3

I am trying to read a text file with 3 million lines using following code :

f = open("somefile.txt", "r")
i = 0
st = time.time()
mydata = []
for line in f:
    mydata.append(do_something(line))
    i += 1
    if i%10000 == 0:
        print "%d done in %d time..." % (time.time() - st)
        st = time.time()

Following is the output printed on console:

10000 done in 6 time...
20000 done in 9 time...
30000 done in 11 time...
40000 done in 14 time...
50000 done in 15 time...
60000 done in 17 time...
70000 done in 19 time...
80000 done in 21 time...
90000 done in 23 time...
100000 done in 24 time...
110000 done in 26 time...
120000 done in 28 time...
130000 done in 30 time...
140000 done in 32 time...
150000 done in 33 time...
160000 done in 36 time...
170000 done in 39 time...
180000 done in 41 time...
190000 done in 45 time...
200000 done in 48 time...
210000 done in 48 time...
220000 done in 53 time...
230000 done in 56 time...
......and so on.....

I am not sure why the time taken for reading same number of lines(10000) is increasing over iterations.
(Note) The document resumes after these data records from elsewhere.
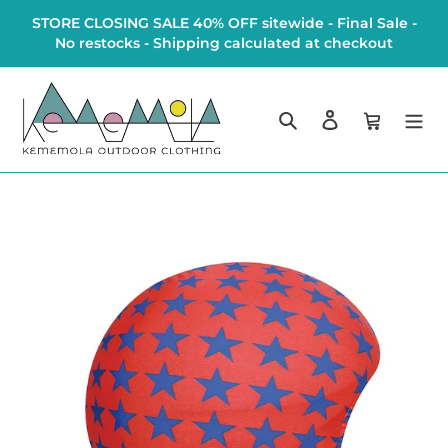
Skip
STORE CLOSING SALE 40% OFF sitewide - Final Sale -
to
No restocks - Shipping calculated at checkout
content
Search
Log in
Cart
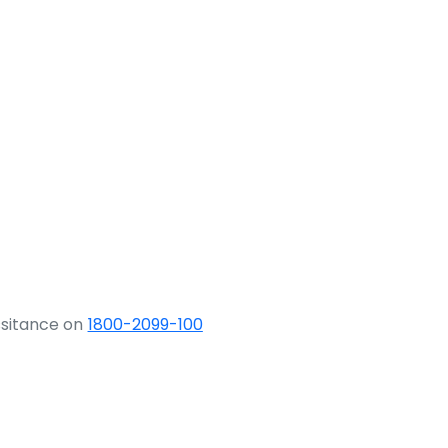
ssitance on
1800-2099-100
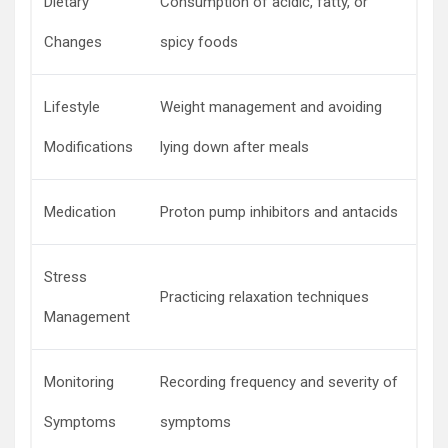
Dietary
Consumption of acidic, fatty, or
Changes
spicy foods
Lifestyle
Weight management and avoiding
Modifications
lying down after meals
Medication
Proton pump inhibitors and antacids
Stress
Practicing relaxation techniques
Management
Monitoring
Recording frequency and severity of
Symptoms
symptoms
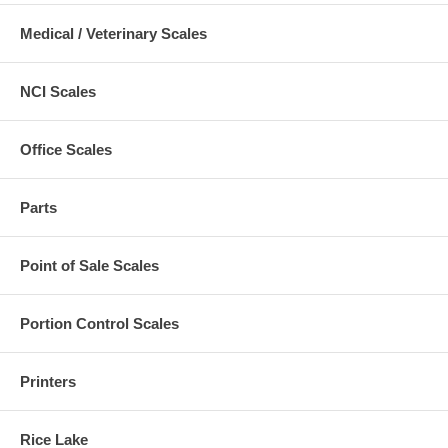
Medical / Veterinary Scales
NCI Scales
Office Scales
Parts
Point of Sale Scales
Portion Control Scales
Printers
Rice Lake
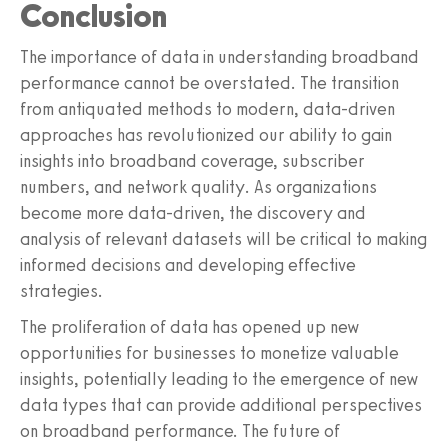
Conclusion
The importance of data in understanding broadband
performance cannot be overstated. The transition
from antiquated methods to modern, data-driven
approaches has revolutionized our ability to gain
insights into broadband coverage, subscriber
numbers, and network quality. As organizations
become more data-driven, the discovery and
analysis of relevant datasets will be critical to making
informed decisions and developing effective
strategies.
The proliferation of data has opened up new
opportunities for businesses to monetize valuable
insights, potentially leading to the emergence of new
data types that can provide additional perspectives
on broadband performance. The future of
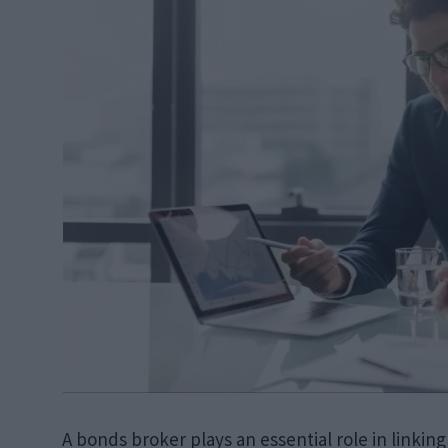
A bonds broker plays an essential role in linking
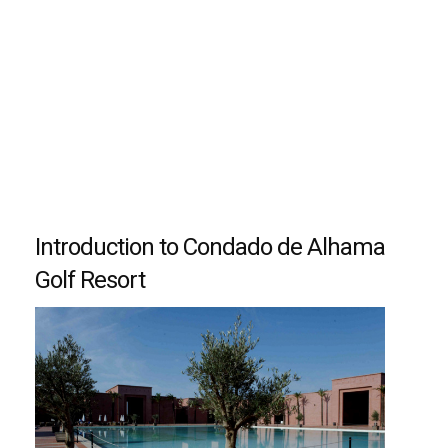
Introduction to Condado de Alhama
Golf Resort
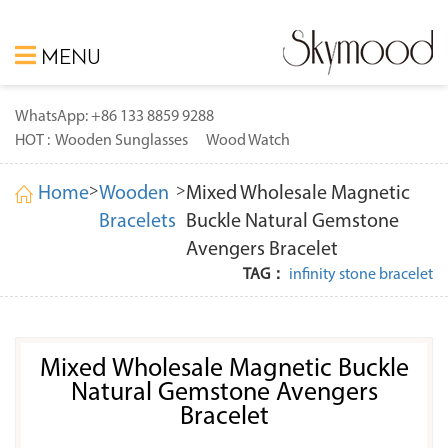
MENU
WhatsApp: +86 133 8859 9288
HOT :
Wooden Sunglasses
Wood Watch
>
>
Home
Wooden
Mixed Wholesale Magnetic
Bracelets
Buckle Natural Gemstone
Avengers Bracelet
TAG：
infinity stone bracelet
Mixed Wholesale Magnetic Buckle
Natural Gemstone Avengers
Bracelet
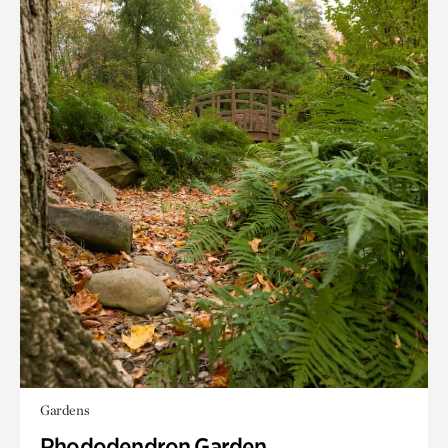
Gardens
Rhododendron Garden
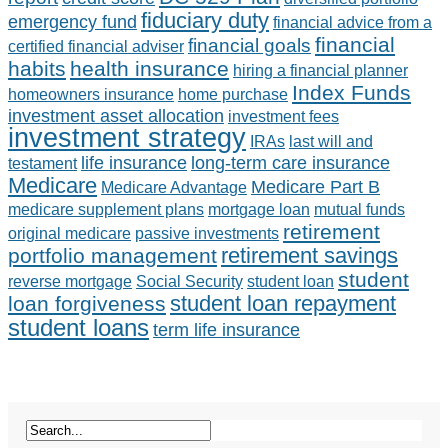
fiduciary duty
emergency fund
financial advice from a
financial
financial goals
certified financial adviser
habits
health insurance
hiring a financial planner
Index Funds
homeowners insurance
home purchase
investment asset allocation
investment fees
investment strategy
IRAs
last will and
life insurance
long-term care insurance
testament
Medicare
Medicare Part B
Medicare Advantage
medicare supplement plans
mortgage loan
mutual funds
retirement
original medicare
passive investments
retirement savings
portfolio management
student
reverse mortgage
Social Security
student loan
student loan repayment
loan forgiveness
student loans
term life insurance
Is there a way to avoid this or read big files in better way ?

Chandrahas
  • 325
  • 4
  • 14
  • 1
    Is it better without the mydata.append line? – Francesco Apr 05 '16 at 19:42
  • You would be surprised at how much slower an application runs with print statements. Remove your print statements and see if it helps improve performance. – idjaw Apr 05 '16 at 19:45
  • @Francesco, I need to save the processed information for later use. So, I can't avoid it. – Chandrahas Apr 05 '16 at 19:49
  • @idjaw, thats true, but initially I was running this code without print statement and left it for hours, still it didn't finish. Later I put the print statement to check what's happening. – Chandrahas Apr 05 '16 at 19:49
  • 1
    @Chandrahas Have you read the suggestions [here](http://stackoverflow.com/questions/16669428/process-very-large-20gb-text-file-line-by-line) – idjaw Apr 05 '16 at 19:51
  • What is happening in `do_something`? Is `do_something` returning something large? You could eliminate it by not calling it... do `mydata.append(1)` to see how timing changes. – tdelaney Apr 05 '16 at 19:52
  • @idjaw : Thanks for the direction. I can trying reading in chunks. But I have checked other threads in stack-overflow which suggests reading line by line is a good way of reading files, [http://stackoverflow.com/a/519653/3336409] and [http://stackoverflow.com/a/14944267/3336409] – Chandrahas Apr 05 '16 at 20:07
  • @tdelaney : the return value is not really large. Its almost the same size as of the line. However, I can check if that helps. Thanks for the suggestion. – Chandrahas Apr 05 '16 at 20:08
  • 1
    In that case, `mydata.append(line)`. The goal is to see if this loop can be eliminated. Since the increase is linear, I'm suspicious of `do_something` more than this loop. – tdelaney Apr 05 '16 at 20:14
  • @tdelaney : Yes. I think thats the issue. "do_something" is linear in length of mydata as it needs to find out index `mydata.index(x)` and also it checks for duplicacy `x in mydata` . I guess that's the culprit. Thanks :) – Chandrahas Apr 05 '16 at 20:30
  • 1
    If `do_something` is returning something hashable like a string, maybe you can do this differently. Make `mydata` a `dict` with the data you want to track as the key and its index as value. It will be much faster than searching the list. – tdelaney Apr 05 '16 at 20:54
  • Yes. I used an inverse index dictionary along with actual list which made it run much faster. – Chandrahas Apr 05 '16 at 22:56

2 Answers2

2

Odd, but the most probable reason is memory consumption making your process slow. But for that to be your lines would have to be extremely long.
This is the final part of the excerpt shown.